AI Agent + Web3 Research
DeFAI & AgentFi: Autonomous AI Trading and Yield Optimization
Agents collect market information, predict future trends, and autonomously execute trades to generate returns. Agents are likely to remain more rational than humans, potentially delivering higher long-term returns.
Agents can manage funds on behalf of users, monitor markets, spot high-yield opportunities early, and enter positions ahead of the crowd to capture early-bird returns. They can also detect negative signals, predict losses, and exit positions preemptively to hedge risk. Or they can automatically rebalance based on price to ensure users’ provided liquidity keeps earning yield.
Agent + Web3 MCP Wallet
The Agent’s main role is to understand user intent and translate natural language into concrete operations or intents.
It can also continuously analyze market trends and user behavior to improve functionality and provide personalized investment recommendations.
The MCP layer needs to provide capabilities that language models aren’t well-suited for — such as querying on-chain data, fetching contract source code and ABIs, constructing transactions from ABIs and parameters, signing transactions — so that Agents only need to supply the relevant parameters to execute operations.
Semi-Automatic
This approach works well as a smart wallet: the user states a request, the Agent queries information and constructs a transaction via MCP, and each transaction requires manual signing confirmation from the user. Security risk is much lower.
The experience looks something like this: DawnWallet
Fully Automatic
This approach lets an Agent run transactions autonomously in the background — similar to the autonomous trading Agents in Virtuals.
One approach is to give the Agent direct control of the private key, or have a trusted server custody the key with all signing done through MCP. This comes with inherent risks, such as the Agent being manipulated or deceived.
Another approach: the user grants a one-time authorization with constraints on number of transactions, time window, spending limits, contract calls, etc. The Agent can then trade continuously within that authorization without requiring further confirmation.
This can be implemented with ERC-4337 + a permission control module. The Agent submits a 4337 UserOp, permission validation is implemented in the wallet’s validateUserOp, and the bundler packages and submits it on-chain.
ERC-7702 can also be combined to enable EOA users to participate.
References:
Agent Commerce Protocol: Offering Services for Payment
Agents can offer services such as image generation, video generation, on-chain data analysis, off-chain data feeds, etc.

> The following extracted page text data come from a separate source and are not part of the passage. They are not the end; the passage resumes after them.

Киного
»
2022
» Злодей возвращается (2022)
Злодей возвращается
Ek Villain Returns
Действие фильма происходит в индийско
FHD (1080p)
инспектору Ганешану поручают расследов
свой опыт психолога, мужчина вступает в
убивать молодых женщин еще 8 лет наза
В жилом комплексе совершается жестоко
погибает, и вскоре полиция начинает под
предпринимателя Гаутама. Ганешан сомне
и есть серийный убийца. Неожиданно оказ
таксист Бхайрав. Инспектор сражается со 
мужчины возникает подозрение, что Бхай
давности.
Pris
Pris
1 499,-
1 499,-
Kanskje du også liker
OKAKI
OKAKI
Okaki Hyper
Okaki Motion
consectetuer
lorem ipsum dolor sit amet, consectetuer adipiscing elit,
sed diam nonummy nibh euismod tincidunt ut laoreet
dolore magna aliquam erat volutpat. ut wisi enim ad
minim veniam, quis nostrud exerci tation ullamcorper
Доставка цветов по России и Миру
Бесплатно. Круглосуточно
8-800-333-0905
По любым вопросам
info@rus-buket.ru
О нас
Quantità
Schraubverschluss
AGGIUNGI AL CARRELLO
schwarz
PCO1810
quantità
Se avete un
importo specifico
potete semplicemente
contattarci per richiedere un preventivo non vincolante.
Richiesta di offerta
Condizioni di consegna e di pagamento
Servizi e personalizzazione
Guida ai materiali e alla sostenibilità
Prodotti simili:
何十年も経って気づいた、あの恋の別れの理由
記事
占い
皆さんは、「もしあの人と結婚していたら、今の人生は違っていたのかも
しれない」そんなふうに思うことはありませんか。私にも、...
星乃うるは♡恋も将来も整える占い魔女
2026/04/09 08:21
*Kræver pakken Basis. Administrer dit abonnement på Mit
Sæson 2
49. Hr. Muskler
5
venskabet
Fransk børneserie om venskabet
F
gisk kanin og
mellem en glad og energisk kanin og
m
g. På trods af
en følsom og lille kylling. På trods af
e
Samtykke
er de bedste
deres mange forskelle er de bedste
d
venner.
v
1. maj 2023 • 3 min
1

All of these services can be requested and delivered via blockchain — for example Luna on Virtuals.
Agents can serve people with needs, and also serve other Agents with needs. An Agent can also hire other Agents to handle tasks it’s not good at. This has given rise to an inter-agent payment standard: the x402 protocol, borrowing from HTTP status 402: Payment Required. When an Agent wants to purchase a service, the service provider returns 402 with payment details; after the Agent autonomously pays, it requests the service again.
References:
Agent as Virtual Persona: Social Media Traffic Acquisition
Agents build followings on X, act as KOLs, share opinions, interact with fans, join discussions, post ads, etc.
References:
Blockchain Gaming: Agent as NPC for Smarter, More Engaging Gameplay
Same as covered in previous blockchain gaming research — the game itself has to be fun first. Agents and blockchain are just icing on the cake.
DAO Community Governance: Agent Analyzes Proposals and Votes
Agents can help users understand complex governance proposals and analyze their potential impact. Agents can automatically monitor, filter, and summarize — users only need to make the final call.
Going further, Agents can automatically vote based on user-defined preferences. For example, a user might set “vote yes on all security upgrade proposals” or “follow the votes of a specific address.”
With ERC-4337 permission control, you can limit the Agent to only calling the vote function within specific DAO contract addresses, keeping the risk surface manageable.